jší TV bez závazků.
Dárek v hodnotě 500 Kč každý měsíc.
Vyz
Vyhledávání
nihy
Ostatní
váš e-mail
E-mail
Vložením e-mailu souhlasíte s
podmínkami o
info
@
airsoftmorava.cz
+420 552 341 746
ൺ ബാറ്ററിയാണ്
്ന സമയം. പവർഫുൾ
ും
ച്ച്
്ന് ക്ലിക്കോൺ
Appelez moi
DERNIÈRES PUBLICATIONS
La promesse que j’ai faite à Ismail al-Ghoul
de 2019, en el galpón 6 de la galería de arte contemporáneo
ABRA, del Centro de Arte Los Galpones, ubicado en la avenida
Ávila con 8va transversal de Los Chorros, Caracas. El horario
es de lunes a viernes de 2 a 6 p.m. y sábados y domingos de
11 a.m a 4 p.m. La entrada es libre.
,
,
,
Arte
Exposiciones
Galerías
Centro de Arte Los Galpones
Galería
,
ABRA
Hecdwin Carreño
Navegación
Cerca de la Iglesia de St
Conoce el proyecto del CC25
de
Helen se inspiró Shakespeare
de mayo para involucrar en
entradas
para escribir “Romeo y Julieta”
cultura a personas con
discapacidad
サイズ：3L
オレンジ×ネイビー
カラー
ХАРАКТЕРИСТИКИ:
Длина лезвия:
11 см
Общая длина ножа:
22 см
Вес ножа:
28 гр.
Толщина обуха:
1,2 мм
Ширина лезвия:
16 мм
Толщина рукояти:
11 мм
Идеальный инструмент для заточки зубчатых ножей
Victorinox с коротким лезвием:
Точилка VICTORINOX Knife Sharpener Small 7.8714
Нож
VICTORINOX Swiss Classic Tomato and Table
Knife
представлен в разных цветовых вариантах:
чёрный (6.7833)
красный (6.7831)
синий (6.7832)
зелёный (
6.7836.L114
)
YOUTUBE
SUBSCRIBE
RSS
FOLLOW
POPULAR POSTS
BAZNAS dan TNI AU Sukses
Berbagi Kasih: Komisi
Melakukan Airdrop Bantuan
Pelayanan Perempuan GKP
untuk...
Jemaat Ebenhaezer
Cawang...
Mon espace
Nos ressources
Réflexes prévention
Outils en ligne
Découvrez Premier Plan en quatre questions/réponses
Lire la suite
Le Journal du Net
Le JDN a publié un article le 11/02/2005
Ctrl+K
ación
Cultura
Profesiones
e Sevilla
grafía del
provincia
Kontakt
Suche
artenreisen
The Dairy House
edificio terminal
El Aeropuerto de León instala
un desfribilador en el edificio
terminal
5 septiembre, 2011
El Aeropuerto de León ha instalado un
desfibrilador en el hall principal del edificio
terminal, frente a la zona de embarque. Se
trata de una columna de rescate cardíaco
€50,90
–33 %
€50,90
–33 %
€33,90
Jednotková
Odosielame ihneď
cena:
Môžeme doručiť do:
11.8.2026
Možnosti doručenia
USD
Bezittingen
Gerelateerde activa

Action item » Working from the listing above, pick out every line that has "Aeropuerto" and copy it.

Task solution »
El Aeropuerto de León instala
El Aeropuerto de León ha instalado un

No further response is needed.